■ Instructions to follow: What lines of the data below include the word "trasy"? Report them by copying each.

■ Records provided:
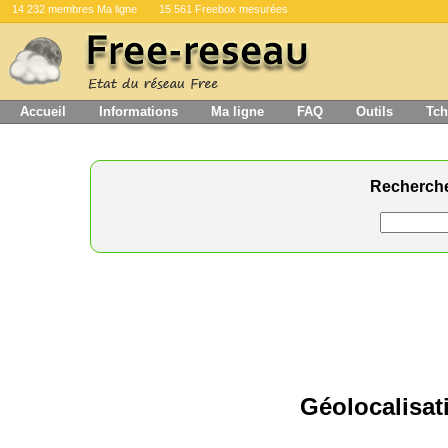
14 232 membres Ma ligne
15 561 Freebox mesurées
Accueil
Informations
Ma ligne
FAQ
Outils
Tch
Recherch
Géolocalisat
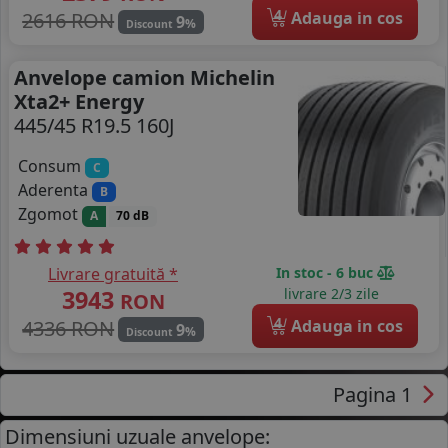
4
2616 RON
Adauga in cos
9
%
Discount
Anvelope camion Michelin
Xta2+ Energy
445/45 R19.5 160J
Consum
C
Aderenta
B
Zgomot
A
70 dB
Livrare gratuită *
In stoc - 6 buc
3943
livrare 2/3 zile
RON
4
4336 RON
Adauga in cos
9
%
Discount
Pagina 1
Dimensiuni uzuale anvelope:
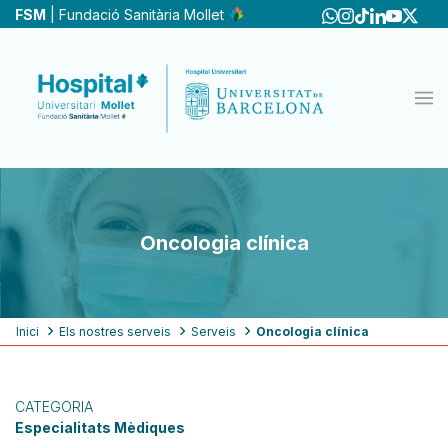
Vés
FSM
| Fundació Sanitària Mollet
al
contingut
Oncologia clínica
Fil
Inici
Els nostres serveis
Serveis
Oncologia clínica
d'ariadna
CATEGORIA
Especialitats Mèdiques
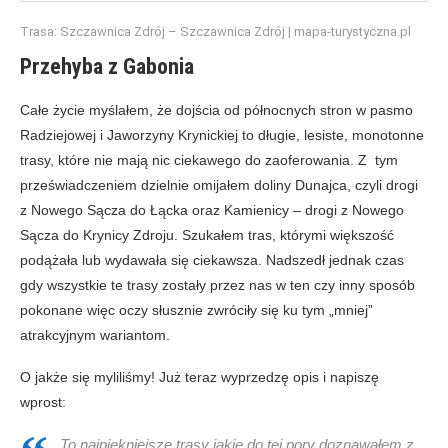
Trasa: Szczawnica Zdrój – Szczawnica Zdrój | mapa-turystyczna.pl
Przehyba z Gabonia
Całe życie myślałem, że dojścia od północnych stron w pasmo
Radziejowej i Jaworzyny Krynickiej to długie, lesiste, monotonne
trasy, które nie mają nic ciekawego do zaoferowania. Z tym
przeświadczeniem dzielnie omijałem doliny Dunajca, czyli drogi
z Nowego Sącza do Łącka oraz Kamienicy – drogi z Nowego
Sącza do Krynicy Zdroju. Szukałem tras, którymi większość
podążała lub wydawała się ciekawsza. Nadszedł jednak czas
gdy wszystkie te trasy zostały przez nas w ten czy inny sposób
pokonane więc oczy słusznie zwróciły się ku tym „mniej”
atrakcyjnym wariantom.
O jakże się myliliśmy! Już teraz wyprzedzę opis i napiszę
wprost:
To najpiękniejsze trasy jakie do tej pory doznawałem z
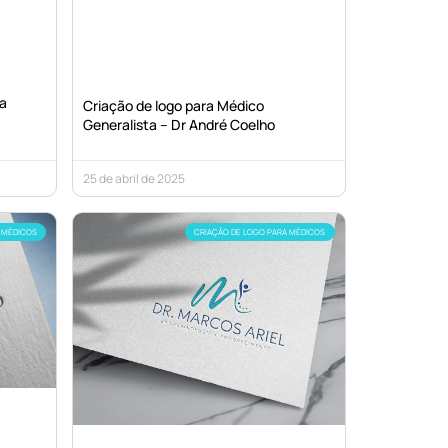
ia
Criação de logo para Médico
Generalista – Dr André Coelho
25 de abril de 2025
 MÉDICOS
CRIAÇÃO DE LOGO PARA MÉDICOS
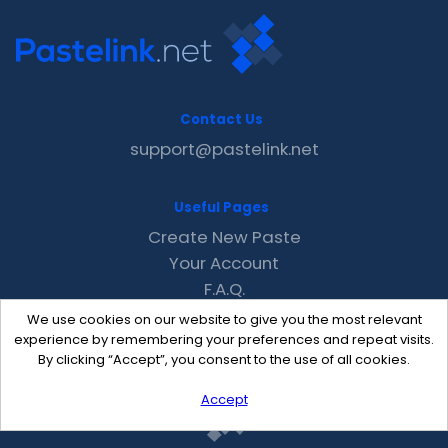
Contact Us
support@pastelink.net
Useful Pages
Create New Paste
Your Account
F.A.Q.
Recent
We use cookies on our website to give you the most relevant
Contact
experience by remembering your preferences and repeat visits.
By clicking “Accept”, you consent to the use of all cookies.
Accept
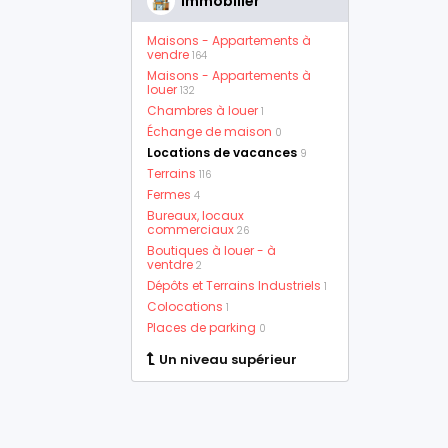
Immobilier
Maisons - Appartements à
vendre
164
Maisons - Appartements à
louer
132
Chambres à louer
1
Échange de maison
0
Locations de vacances
9
Terrains
116
Fermes
4
Bureaux, locaux
commerciaux
26
Boutiques à louer - à
ventdre
2
Dépôts et Terrains Industriels
1
Colocations
1
Places de parking
0
Un niveau supérieur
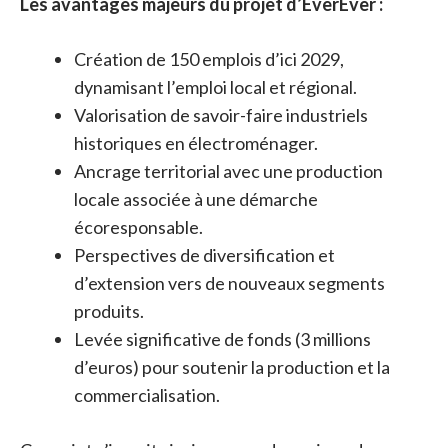
Les avantages majeurs du projet d’EverEver :
Création de 150 emplois d’ici 2029,
dynamisant l’emploi local et régional.
Valorisation de savoir-faire industriels
historiques en électroménager.
Ancrage territorial avec une production
locale associée à une démarche
écoresponsable.
Perspectives de diversification et
d’extension vers de nouveaux segments
produits.
Levée significative de fonds (3 millions
d’euros) pour soutenir la production et la
commercialisation.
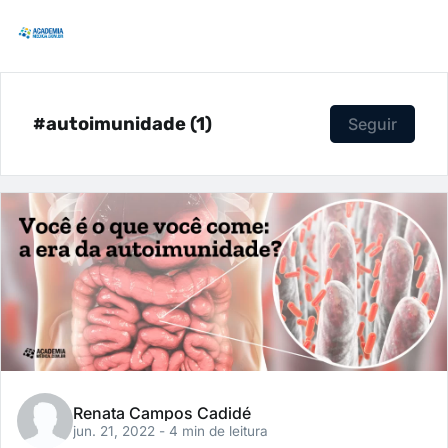
#autoimunidade (1)
Seguir
Renata Campos Cadidé
jun. 21, 2022
- 4 min de leitura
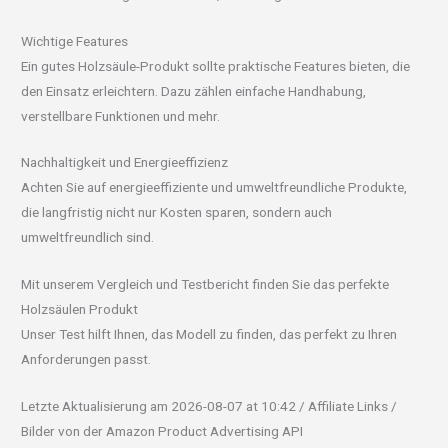
Wichtige Features
Ein gutes Holzsäule-Produkt sollte praktische Features bieten, die
den Einsatz erleichtern. Dazu zählen einfache Handhabung,
verstellbare Funktionen und mehr.
Nachhaltigkeit und Energieeffizienz
Achten Sie auf energieeffiziente und umweltfreundliche Produkte,
die langfristig nicht nur Kosten sparen, sondern auch
umweltfreundlich sind.
Mit unserem Vergleich und Testbericht finden Sie das perfekte
Holzsäulen Produkt
Unser Test hilft Ihnen, das Modell zu finden, das perfekt zu Ihren
Anforderungen passt.
Letzte Aktualisierung am 2026-08-07 at 10:42 / Affiliate Links /
Bilder von der Amazon Product Advertising API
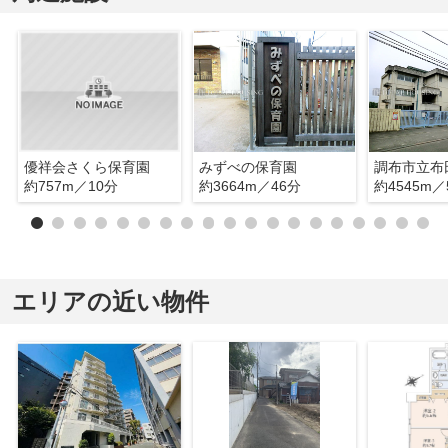
優祥会さくら保育園
みずべの保育園
調布市立布
約757m／10分
約3664m／46分
約4545m／
エリアの近い物件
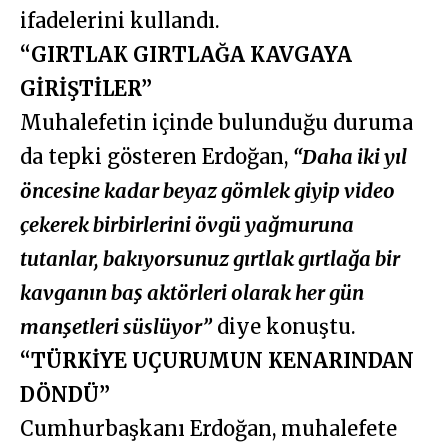
ifadelerini kullandı.
“GIRTLAK GIRTLAĞA KAVGAYA
GİRİŞTİLER”
Muhalefetin içinde bulunduğu duruma
da tepki gösteren Erdoğan,
“Daha iki yıl
öncesine kadar beyaz gömlek giyip video
çekerek birbirlerini övgü yağmuruna
tutanlar, bakıyorsunuz gırtlak gırtlağa bir
kavganın baş aktörleri olarak her gün
manşetleri süslüyor”
diye konuştu.
“TÜRKİYE UÇURUMUN KENARINDAN
DÖNDÜ”
Cumhurbaşkanı Erdoğan, muhalefete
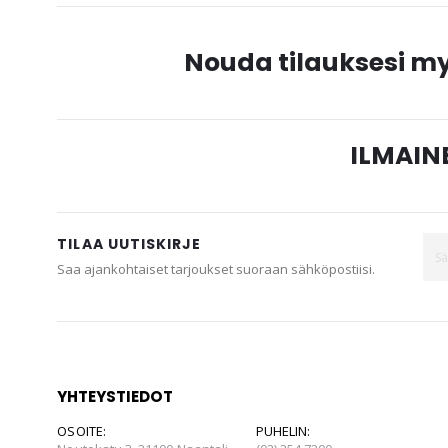
gallery
Nouda tilauksesi 
ILMAINE
TILAA UUTISKIRJE
Saa ajankohtaiset tarjoukset suoraan sähköpostiisi.
YHTEYSTIEDOT
OSOITE:
PUHELIN:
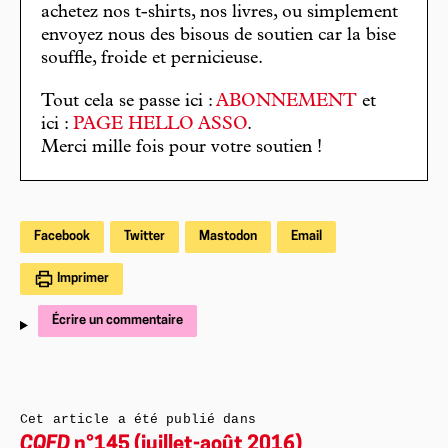
achetez nos t-shirts, nos livres, ou simplement
envoyez nous des bisous de soutien car la bise
souffle, froide et pernicieuse.
Tout cela se passe ici :
ABONNEMENT
et
ici :
PAGE HELLO ASSO
.
Merci mille fois pour votre soutien !
Facebook
Twitter
Mastodon
Email
Imprimer
Écrire un commentaire
Cet article a été publié dans
CQFD
n°145 (juillet-août 2016)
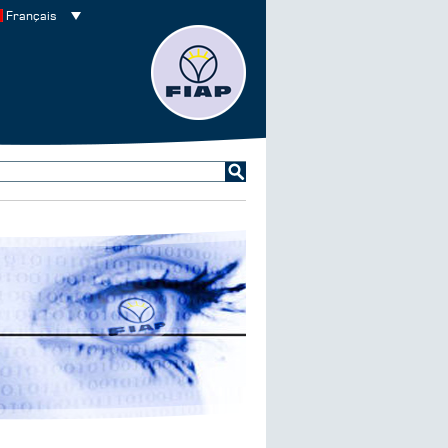
Français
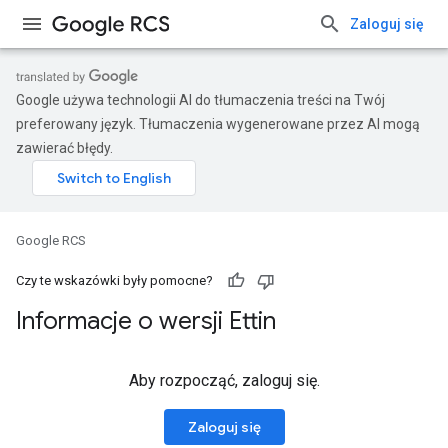
Zaloguj się
Google używa technologii AI do tłumaczenia treści na Twój
preferowany język. Tłumaczenia wygenerowane przez AI mogą
zawierać błędy.
Google RCS
Czy te wskazówki były pomocne?
Informacje o wersji Ettin
Aby rozpocząć, zaloguj się.
Zaloguj się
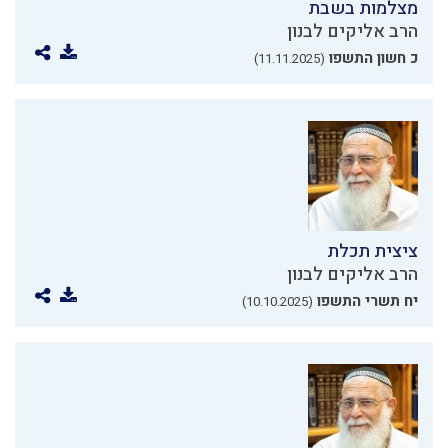
מצלמות בשבת
הרב אליקים לבנון
כ חשון התשפו
(11.11.2025)
ציצית תכלת
הרב אליקים לבנון
יח תשרי התשפו
(10.10.2025)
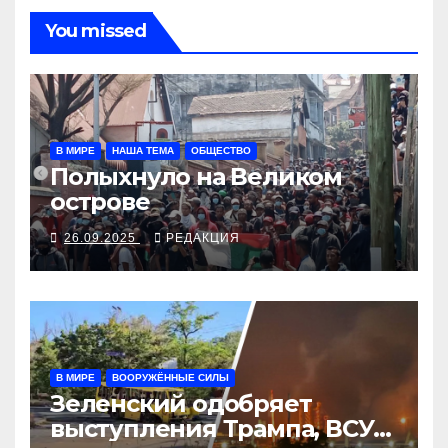
You missed
В МИРЕ
НАША ТЕМА
ОБЩЕСТВО
Полыхнуло на Великом
острове
26.09.2025
РЕДАКЦИЯ
В МИРЕ
ВООРУЖЁННЫЕ СИЛЫ
Зеленский одобряет
выступления Трампа, ВСУ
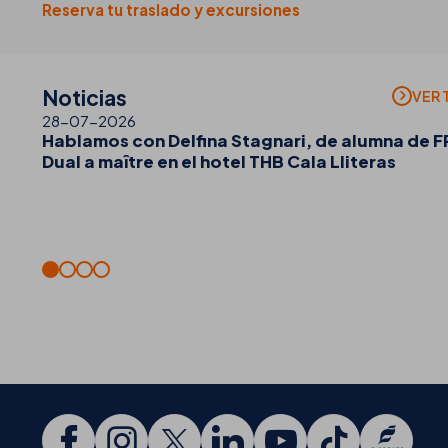
Reserva tu traslado y excursiones
Noticias
VER 
28-07-2026
Hablamos con Delfina Stagnari, de alumna de F
Dual a maître en el hotel THB Cala Lliteras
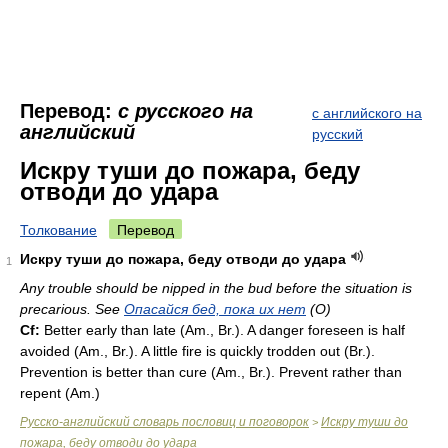
Перевод:
с русского на
с английского на
английский
русский
Искру туши до пожара, беду
отводи до удара
Толкование
Перевод
Искру туши до пожара, беду отводи до удара
1
Any trouble should be nipped in the bud before the situation is
precarious. See
Опасайся бед, пока их нет
(O)
Cf:
Better early than late (
Am.
,
Br.
). A danger foreseen is half
avoided (
Am.
,
Br.
). A little fire is quickly trodden out (
Br.
).
Prevention is better than cure (
Am.
,
Br.
). Prevent rather than
repent (
Am.
)
Русско-английский словарь пословиц и поговорок
Искру туши до
>
пожара, беду отводи до удара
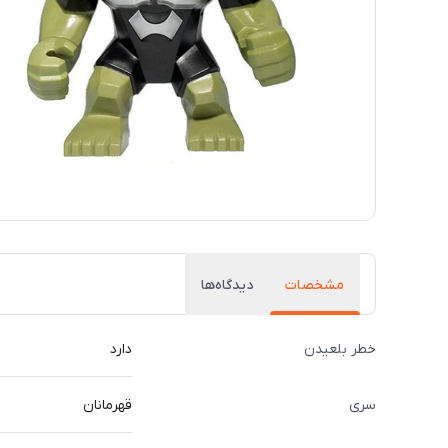
مشخصات
دیدگاه‌ها
خطر بلعیدن
دارد
سری
قهرمانان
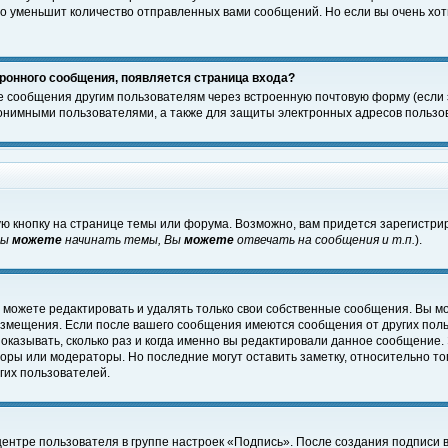
о уменьшит количество отправленных вами сообщений. Но если вы очень хоти
ронного сообщения, появляется страница входа?
е сообщения другим пользователям через встроенную почтовую форму (если
нимными пользователями, а также для защиты электронных адресов пользов
ю кнопку на странице темы или форума. Возможно, вам придется зарегистри
Вы
можете
начинать темы, Вы
можете
отвечать на сообщения и т.п.
).
 можете редактировать и удалять только свои собственные сообщения. Вы м
размещения. Если после вашего сообщения имеются сообщения от других пол
оказывать, сколько раз и когда именно вы редактировали данное сообщение.
оры или модераторы. Но последние могут оставить заметку, относительно т
гих пользователей.
центре пользователя в группе настроек «Подпись». После создания подписи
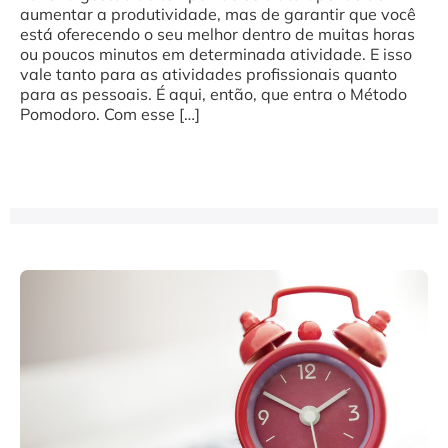
aumentar a produtividade, mas de garantir que você
está oferecendo o seu melhor dentro de muitas horas
ou poucos minutos em determinada atividade. E isso
vale tanto para as atividades profissionais quanto
para as pessoais. É aqui, então, que entra o Método
Pomodoro. Com esse […]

■ Answer section:
trasy, które nie mają nic ciekawego do zaoferowania. Z tym
gdy wszystkie te trasy zostały przez nas w ten czy inny sposób
To najpiękniejsze trasy jakie do tej pory doznawałem z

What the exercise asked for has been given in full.